Swapo Joins City Boss Hunt

THE failure by the Municipality of Windhoek to appoint the next chief executive officer has attracted the attention of the ruling party that is calling for a different approach to avoid creating a leadership vacuum when the incumbent leaves.

Swapo’s information and mobilisation officer for Khomas region Sacky Shanghala has suggested that the Windhoek municipality should headhunt for the next chief executive officer, because the current process has not yielded tangible results.

The municipality has, since the beginning of this year, struggled to recruit a new boss but has up to three weeks to fill the position before Niilo Taapopi’s extended term ends.

The municipality has, on two occasions, in the last four months aertised the position but it is still vacant.

“The interview processes have not yielded the vibrant, dynamic and visionary leadership we as a regional Swapo party leadership seek and believe can take the City of Windhoek forward at the required pace,” Shanghala told The Namibian last week.

Shanghala fears that there might be a leadership vacuum if the municipality fails to replace Taapopi.

“Windhoek is the seat of government and faces a number of challenges in its growth such as housing, land and development in the expanded metropolitan area,” he said.

The Namibian reported two weeks ago that the Okahandja municipality chief executive officer, Frans Enkali, and former director of elections Moses Ndjarakana were among the four shortlisted candidates vying for the post.

The other two were Windhoek municipality’s strategic executive for community services George Mayumbelo and Jerome Mouton, the chief executive officer at Namsov Fishing Enterprises.

Sources told The Namibian that Enkali emerged as the top candidate, but could not get the job allegedly because of investigations against him at Okahandja.

The municipality is understood to have told the four that they did not meet the requirements and that the local authority would re-start the recruitment process.

Enkali told The Namibian last week that he had received a letter aising him he had been unsuccessful but that was all.
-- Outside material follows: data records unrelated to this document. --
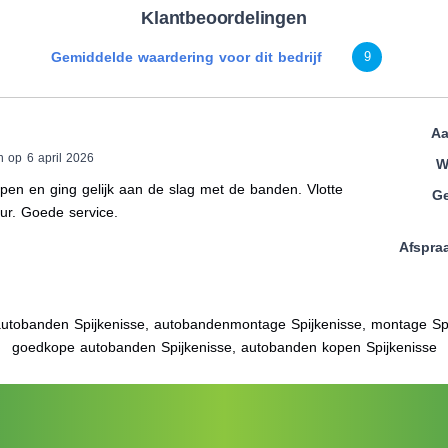
Klantbeoordelingen
Gemiddelde waardering voor dit bedrijf
9
Aa
n op 6 april 2026
W
pen en ging gelijk aan de slag met de banden. Vlotte
Ge
ur. Goede service.
Afspra
utobanden Spijkenisse, autobandenmontage Spijkenisse, montage Spi
goedkope autobanden Spijkenisse, autobanden kopen Spijkenisse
He also said the investigations being referred to were baseless and aimed at tarnishing his image.

Shanghala insisted that the municipality can refrain from the failed process of trying to get a CEO via another platform because “municipality’s personnel policy permits for head hunting and the councillors must just head hunt as time is running out”.

One of the names being put on the table by the Swapo Party for the municipal chief job is the former CEO of the Motor Vehicle Accident (MVA) Fund, Jerry Muadinohamba.

The incoming CEO will have to grapple with a city saddled with a growing population and tainted with corruption from several shady deals involving land.

The Namibia Statistics Agency predicts that the population of the Khomas region would more than double the estimated 342 000 in 2011 to 645 000 in 2030.

The municipality is also affected by high housing prices, lack of serviced land and mushrooming informal settlements which has resulted in young people grabbing land in order to force the government to intervene with better solutions.

“We need a CEO who will also guide our councillors as much as heshe must lead the management. So we want a competent cadre nominated, so we can consult the leadership in good time. No more extensions, comrade Taapopi also deserves a rest,” Shanghala said.

The Namibian reported in 2004 that two of Windhoek’s senior councillors were pushing for the appointment of a ‘political candidate’ as CEO of the municipality.

Taapopi was appointed for a six-month stint to lead the municipality while the management searched for his replacement when he leaves on 16 December.

Taapopi declined to comment yesterday because he said he had not yet been briefed about the hunt for his successor by his management. Taapopi took charge of the municipality on 7 June 2004 from Martin Shipanga.

Meanwhile, sources at the municipality said the scramble to replace Agnes Kafula as mayor when she goes to parliament next year has begun.

Former mayor Elaine Trepper, her former deputy Gerson Kamatuka and Kafula’s deputy Muesee Kazapua are all mentioned as heading the race for the municipality’s top political job.